“La letra con cine entra”, entrevista con: Felipe Sahidt Ortega Ibarra, médico cirujano y gestor cultural.
- Alyson Mora

- May 28
- 8 min read

La sensibilidad por las historias humanas, el compromiso con su comunidad y la pasión por el arte han marcado el camino de Felipe Sahidt Ortega Ibarra, médico cirujano y gestor cultural xalapeño que ha encontrado en el cine una forma de generar encuentros y fomentar la inclusión. A lo largo de su trayectoria, ha combinado su vocación por la medicina con un profundo interés por la cultura, entendiendo que ambas disciplinas tienen la capacidad de transformar vidas. Su trabajo se caracteriza por crear espacios donde el diálogo, la empatía y la diversidad tienen un lugar importante.
En la siguiente entrevista el doctor nos platica acerca de cómo fue su infancia, qué personas fueron fundamentales para su desarrollo personal, los fracasos que ha enfrentado, cómo fue que se involucró con su proyecto “Red Xalapeña de Cine Clubes”, qué historias le interesan compartir a través del cine, cómo fue que se interesó por la medicina, cómo vivió su etapa universitaria, qué fue lo más difícil de estudiar medicina, qué consejos le daría a su yo joven y que lo motiva a seguir trabajando a pesar de todas las dificultades que se presentan en el día a día.
¿Cuál es uno de los recuerdos más felices que tienes de tu infancia?

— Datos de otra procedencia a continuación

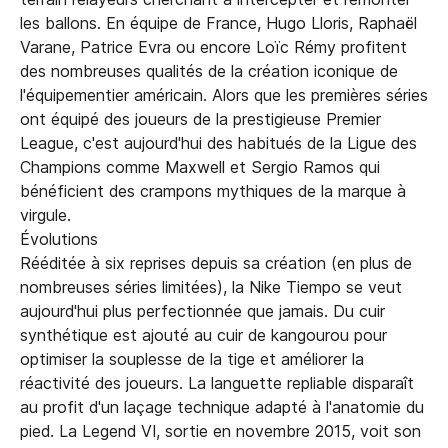
les ballons. En équipe de France, Hugo Lloris, Raphaël
Varane, Patrice Evra ou encore Loïc Rémy profitent
des nombreuses qualités de la création iconique de
l'équipementier américain. Alors que les premières séries
ont équipé des joueurs de la prestigieuse Premier
League, c'est aujourd'hui des habitués de la Ligue des
Champions comme Maxwell et Sergio Ramos qui
bénéficient des crampons mythiques de la marque à
virgule.
Évolutions
Rééditée à six reprises depuis sa création (en plus de
nombreuses séries limitées), la Nike Tiempo se veut
aujourd'hui plus perfectionnée que jamais. Du cuir
synthétique est ajouté au cuir de kangourou pour
optimiser la souplesse de la tige et améliorer la
réactivité des joueurs. La languette repliable disparaît
au profit d'un laçage technique adapté à l'anatomie du
pied. La Legend VI, sortie en novembre 2015, voit son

Crecí en un pueblo llamado Ciudad Cerdán, cerca de Tehuacán. Mi papá trabajaba en un banco y durante un tiempo tuvo que viajar constantemente a Puebla por cuestiones de trabajo, así que se iba toda la semana y regresaba los viernes. Para mí, ese día era muy especial, porque además de volver a verlo, siempre llegaba con botanas y una película nueva para mis hermanos y para mí. Recuerdo que crecí viendo muchísimas películas infantiles y que llegó un momento en el que ya habíamos visto casi todas, así que mi papá empezaba a traer secuelas o películas menos conocidas. Esos fines de semana se volvieron una tradición muy importante en mi infancia y creo que ahí nació gran parte de mi gusto por el cine, por las historias y por la experiencia de compartir películas con otras personas.
¿Qué personas fueron fundamentales en tu formación personal?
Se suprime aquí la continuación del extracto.